§ **Your objective**
In the records that follow, find the line with "chúng tôi mang lại"; from there, retype every line exactly through the line with "Đầy Đủ CO/CQ", which also belongs to the answer.

Stored data entries
'''

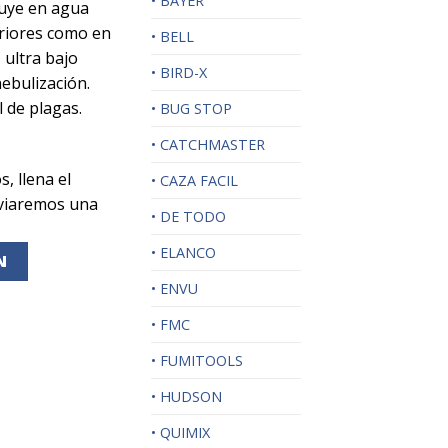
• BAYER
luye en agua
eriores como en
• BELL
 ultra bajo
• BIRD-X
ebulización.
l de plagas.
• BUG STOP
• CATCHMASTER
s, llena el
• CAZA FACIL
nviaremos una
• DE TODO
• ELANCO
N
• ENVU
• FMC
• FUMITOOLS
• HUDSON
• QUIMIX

'''
'''

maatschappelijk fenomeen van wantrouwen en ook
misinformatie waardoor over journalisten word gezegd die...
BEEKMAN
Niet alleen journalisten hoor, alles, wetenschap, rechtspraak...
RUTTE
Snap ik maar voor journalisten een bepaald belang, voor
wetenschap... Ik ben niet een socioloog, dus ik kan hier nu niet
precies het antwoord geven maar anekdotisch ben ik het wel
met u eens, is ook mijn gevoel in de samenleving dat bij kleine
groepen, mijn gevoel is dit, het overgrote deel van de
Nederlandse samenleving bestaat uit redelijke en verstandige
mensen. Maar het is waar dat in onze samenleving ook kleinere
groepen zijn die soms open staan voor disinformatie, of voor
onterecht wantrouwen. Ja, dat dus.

'''
'''

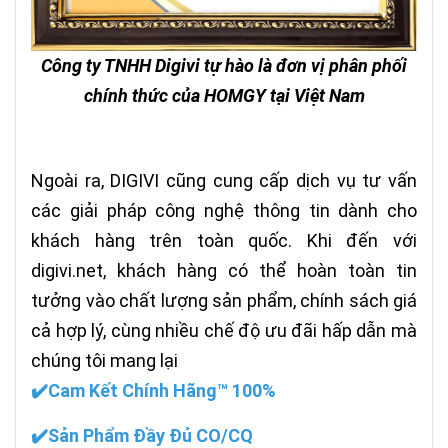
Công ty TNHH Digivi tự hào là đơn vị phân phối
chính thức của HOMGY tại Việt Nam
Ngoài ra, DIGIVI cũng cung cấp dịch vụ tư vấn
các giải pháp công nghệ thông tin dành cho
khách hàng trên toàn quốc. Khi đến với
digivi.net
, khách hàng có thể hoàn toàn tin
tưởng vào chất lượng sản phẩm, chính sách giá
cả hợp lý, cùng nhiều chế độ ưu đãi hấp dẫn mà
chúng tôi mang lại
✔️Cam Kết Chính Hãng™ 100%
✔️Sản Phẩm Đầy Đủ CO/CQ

'''

§ **Exercise response**
chúng tôi mang lại
✔️Cam Kết Chính Hãng™ 100%
✔️Sản Phẩm Đầy Đủ CO/CQ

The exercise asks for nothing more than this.